### DATASET RECORDS

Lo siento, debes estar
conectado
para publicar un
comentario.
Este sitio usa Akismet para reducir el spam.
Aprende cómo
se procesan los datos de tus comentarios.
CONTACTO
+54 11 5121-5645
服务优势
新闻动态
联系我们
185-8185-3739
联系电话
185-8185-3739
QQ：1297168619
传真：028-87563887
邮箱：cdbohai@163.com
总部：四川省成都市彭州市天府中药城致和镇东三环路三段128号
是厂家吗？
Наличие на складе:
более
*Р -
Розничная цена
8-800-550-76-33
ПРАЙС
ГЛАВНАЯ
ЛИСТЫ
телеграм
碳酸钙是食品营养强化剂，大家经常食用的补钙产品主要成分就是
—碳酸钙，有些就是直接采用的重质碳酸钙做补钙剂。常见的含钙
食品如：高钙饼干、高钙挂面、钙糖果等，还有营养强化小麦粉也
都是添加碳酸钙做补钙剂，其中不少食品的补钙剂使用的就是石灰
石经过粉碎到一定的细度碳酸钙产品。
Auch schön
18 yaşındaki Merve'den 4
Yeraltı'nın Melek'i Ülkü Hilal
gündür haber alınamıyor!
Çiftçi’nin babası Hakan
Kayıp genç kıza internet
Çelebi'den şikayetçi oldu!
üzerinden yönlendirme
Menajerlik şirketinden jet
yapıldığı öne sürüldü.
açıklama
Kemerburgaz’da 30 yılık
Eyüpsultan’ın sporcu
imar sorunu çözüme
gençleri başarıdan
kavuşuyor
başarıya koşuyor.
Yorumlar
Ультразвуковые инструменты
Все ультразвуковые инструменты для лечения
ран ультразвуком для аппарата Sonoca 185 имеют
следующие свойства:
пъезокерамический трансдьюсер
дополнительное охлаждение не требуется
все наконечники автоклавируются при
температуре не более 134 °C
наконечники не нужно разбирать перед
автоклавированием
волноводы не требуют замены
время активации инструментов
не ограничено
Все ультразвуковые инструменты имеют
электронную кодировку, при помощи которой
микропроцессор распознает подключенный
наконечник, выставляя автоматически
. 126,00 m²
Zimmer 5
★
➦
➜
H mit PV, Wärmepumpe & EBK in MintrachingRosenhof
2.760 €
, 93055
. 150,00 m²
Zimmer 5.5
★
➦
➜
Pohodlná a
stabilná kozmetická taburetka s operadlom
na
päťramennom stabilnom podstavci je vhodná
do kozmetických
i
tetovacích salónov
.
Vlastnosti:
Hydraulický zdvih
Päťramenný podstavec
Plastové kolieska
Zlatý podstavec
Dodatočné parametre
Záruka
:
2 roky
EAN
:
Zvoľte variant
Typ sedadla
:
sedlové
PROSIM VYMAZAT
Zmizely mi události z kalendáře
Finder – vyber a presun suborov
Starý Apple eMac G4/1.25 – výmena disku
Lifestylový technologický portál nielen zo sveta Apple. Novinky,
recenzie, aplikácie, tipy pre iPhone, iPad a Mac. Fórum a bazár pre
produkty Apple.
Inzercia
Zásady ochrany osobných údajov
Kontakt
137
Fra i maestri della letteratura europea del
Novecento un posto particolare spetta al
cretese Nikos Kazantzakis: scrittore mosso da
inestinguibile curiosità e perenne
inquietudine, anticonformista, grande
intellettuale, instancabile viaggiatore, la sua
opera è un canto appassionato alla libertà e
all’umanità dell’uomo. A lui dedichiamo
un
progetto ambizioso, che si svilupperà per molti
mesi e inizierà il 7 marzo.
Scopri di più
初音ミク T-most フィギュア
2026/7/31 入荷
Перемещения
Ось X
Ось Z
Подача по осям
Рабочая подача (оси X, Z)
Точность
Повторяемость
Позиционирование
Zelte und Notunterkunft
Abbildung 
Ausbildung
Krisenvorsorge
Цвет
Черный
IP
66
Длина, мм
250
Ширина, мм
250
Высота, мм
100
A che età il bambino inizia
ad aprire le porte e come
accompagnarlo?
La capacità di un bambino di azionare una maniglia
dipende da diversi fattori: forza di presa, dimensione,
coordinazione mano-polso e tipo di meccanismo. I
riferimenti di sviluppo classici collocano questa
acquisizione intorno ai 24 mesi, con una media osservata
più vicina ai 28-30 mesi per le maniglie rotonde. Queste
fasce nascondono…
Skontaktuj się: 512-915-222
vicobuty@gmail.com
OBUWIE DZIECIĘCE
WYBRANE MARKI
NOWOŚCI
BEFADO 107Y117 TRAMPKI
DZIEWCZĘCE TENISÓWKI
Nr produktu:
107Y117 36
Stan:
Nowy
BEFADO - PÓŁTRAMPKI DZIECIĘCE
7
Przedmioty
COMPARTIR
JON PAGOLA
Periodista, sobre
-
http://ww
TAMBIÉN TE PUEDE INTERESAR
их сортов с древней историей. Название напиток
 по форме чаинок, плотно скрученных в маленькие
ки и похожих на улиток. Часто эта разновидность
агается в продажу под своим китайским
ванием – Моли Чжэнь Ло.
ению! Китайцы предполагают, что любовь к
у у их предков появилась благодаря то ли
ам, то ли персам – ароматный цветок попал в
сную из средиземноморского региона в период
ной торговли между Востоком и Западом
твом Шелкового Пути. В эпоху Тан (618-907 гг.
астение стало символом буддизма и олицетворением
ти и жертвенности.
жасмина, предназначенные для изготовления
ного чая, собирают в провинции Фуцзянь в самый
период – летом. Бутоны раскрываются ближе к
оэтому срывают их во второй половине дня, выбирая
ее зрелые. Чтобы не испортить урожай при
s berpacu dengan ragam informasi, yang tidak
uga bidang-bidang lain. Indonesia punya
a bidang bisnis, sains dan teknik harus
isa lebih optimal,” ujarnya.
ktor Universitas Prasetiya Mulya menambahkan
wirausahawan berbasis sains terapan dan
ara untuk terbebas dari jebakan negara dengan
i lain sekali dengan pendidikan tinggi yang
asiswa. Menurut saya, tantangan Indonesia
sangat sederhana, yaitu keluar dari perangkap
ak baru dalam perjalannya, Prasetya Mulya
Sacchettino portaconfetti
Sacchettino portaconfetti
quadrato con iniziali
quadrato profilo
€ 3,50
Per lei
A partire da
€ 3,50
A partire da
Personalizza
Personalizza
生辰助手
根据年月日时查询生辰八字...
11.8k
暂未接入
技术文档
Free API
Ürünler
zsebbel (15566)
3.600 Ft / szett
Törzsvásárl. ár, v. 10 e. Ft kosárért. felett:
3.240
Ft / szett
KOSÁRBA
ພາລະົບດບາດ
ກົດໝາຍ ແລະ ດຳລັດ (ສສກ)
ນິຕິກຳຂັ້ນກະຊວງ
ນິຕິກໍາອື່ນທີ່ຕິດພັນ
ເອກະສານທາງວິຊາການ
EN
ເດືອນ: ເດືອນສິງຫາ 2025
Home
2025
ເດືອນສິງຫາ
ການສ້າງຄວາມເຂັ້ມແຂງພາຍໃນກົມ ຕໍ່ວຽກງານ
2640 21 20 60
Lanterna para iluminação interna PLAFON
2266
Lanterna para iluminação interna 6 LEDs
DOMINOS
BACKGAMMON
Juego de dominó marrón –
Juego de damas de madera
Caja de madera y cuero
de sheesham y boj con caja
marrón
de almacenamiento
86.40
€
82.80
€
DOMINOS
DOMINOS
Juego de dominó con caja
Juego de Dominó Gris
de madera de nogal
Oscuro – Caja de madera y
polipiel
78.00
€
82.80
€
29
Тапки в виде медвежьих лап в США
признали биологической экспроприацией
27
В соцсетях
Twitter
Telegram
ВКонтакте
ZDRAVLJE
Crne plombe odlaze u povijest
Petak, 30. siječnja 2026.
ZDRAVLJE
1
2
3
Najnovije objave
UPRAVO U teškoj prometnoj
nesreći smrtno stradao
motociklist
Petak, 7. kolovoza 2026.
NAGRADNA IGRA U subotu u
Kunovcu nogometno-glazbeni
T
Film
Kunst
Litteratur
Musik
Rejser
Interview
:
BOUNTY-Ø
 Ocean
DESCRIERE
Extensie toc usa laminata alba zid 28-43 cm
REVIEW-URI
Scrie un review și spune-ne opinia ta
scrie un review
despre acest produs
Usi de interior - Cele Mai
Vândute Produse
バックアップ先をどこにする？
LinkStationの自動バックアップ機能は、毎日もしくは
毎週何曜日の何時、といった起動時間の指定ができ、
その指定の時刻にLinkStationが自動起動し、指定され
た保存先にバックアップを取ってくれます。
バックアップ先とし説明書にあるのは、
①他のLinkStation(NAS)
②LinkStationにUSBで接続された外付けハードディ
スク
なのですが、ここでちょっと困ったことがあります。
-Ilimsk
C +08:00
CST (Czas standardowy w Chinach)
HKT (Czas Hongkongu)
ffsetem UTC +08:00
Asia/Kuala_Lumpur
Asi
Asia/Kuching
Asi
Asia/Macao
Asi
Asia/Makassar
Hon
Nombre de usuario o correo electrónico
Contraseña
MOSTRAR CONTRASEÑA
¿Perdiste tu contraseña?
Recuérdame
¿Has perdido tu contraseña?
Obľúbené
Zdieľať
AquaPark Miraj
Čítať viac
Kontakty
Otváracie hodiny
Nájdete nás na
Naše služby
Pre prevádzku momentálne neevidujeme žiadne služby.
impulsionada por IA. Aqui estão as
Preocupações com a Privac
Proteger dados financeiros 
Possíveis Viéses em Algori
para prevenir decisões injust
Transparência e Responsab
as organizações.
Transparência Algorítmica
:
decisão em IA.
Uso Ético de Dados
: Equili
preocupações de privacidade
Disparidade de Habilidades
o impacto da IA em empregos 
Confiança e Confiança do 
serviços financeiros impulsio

### WHAT YOU WILL DO
Search the material for lines holding the word "Asia", then say how many there are and nothing more.

### SOLUTION TO THE EXERCISE
4